The glowing promise of AR, or augmented reality, promises us vast potential when it's paraded in pop culture. Tony Stark and his Jarvis A.I. recreate a crime scene in Iron Man 3, and every blown apart fragment is quickly reconstructed to yield clues; Temperance "Bones" Brennan switches on the Angelator and intuitively controls holographic models above a table in a dimly-lit room. AR in fiction is used for important stuff and it looks cool while doing it.
The InvisibleEar, created by biomedical communicator Andréa Zariwny, hits the mark of being both cool and useful. It's the result of Zariwny's student project at the University of Toronto's Biomedical Communications program, and was created in part by taking a micro-CT scan of an actual human petrous temporal bone.
After downloading the app, Invisible Ear works by the tablet or smartphone's camera recognizing a printed symbol, called a glyph, or a 3D printed model of the petrous bone; both available at Zariwny's site.
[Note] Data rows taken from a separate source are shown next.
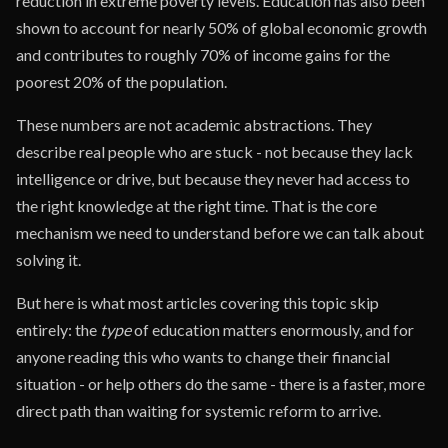
reduction in extreme poverty levels. Education has also been
shown to account for nearly 50% of global economic growth
and contributes to roughly 70% of income gains for the
poorest 20% of the population.
These numbers are not academic abstractions. They
describe real people who are stuck - not because they lack
intelligence or drive, but because they never had access to
the right knowledge at the right time. That is the core
mechanism we need to understand before we can talk about
solving it.
But here is what most articles covering this topic skip
entirely: the
type
of education matters enormously, and for
anyone reading this who wants to change their financial
situation - or help others do the same - there is a faster, more
direct path than waiting for systemic reform to arrive.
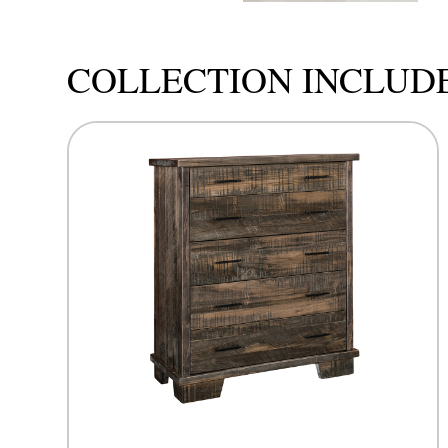
COLLECTION INCLUD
Then you can see the augmented ear on screen and manipulate it in a variety of ways:
Drag a slider to change the transparency of the bone to reveal what is hidden underneath! Push one button to view all the internal space, and another to view only the bony labyrinth that contains the cochlea and the semicircular canal.
Until September 9th, you can vote for InvisibleEar in Qualcomm's Vuforia 2015 Unity Developer's Choice Awards. Andréa Zariwny has spoken about the benefits of augmented reality learning at a number of conferences, and lists papers on her site to back up this idea of visual-haptic learning. The graphics in InvisibleEar are no mere glowy-outline the way AR is often depicted in movies. As a learning tool AR needs to be clearer than glowing blueprints we see in Hollywood, and have a sense of solidity and presence. As I said, InvisibleEar hits the mark in being both cool and useful, and Zariwny has created an impressive tool: Tony Stark could learn something here.
- InvisibleEar in the Apple App Store
- Vote for InvisibleEar in the Vuforia 2015 Unity Developer's Choice Awards
(Disclosure: Andréa Zariwny and I, the author, both work at INVIVO Communications now: I first became aware of Zariwny's work back when I created a Science Art Feed on the now defunct FriendFeed. This post is not an ad for INVIVO; Zariwny's InvisibleEar is her own project under her ownership.)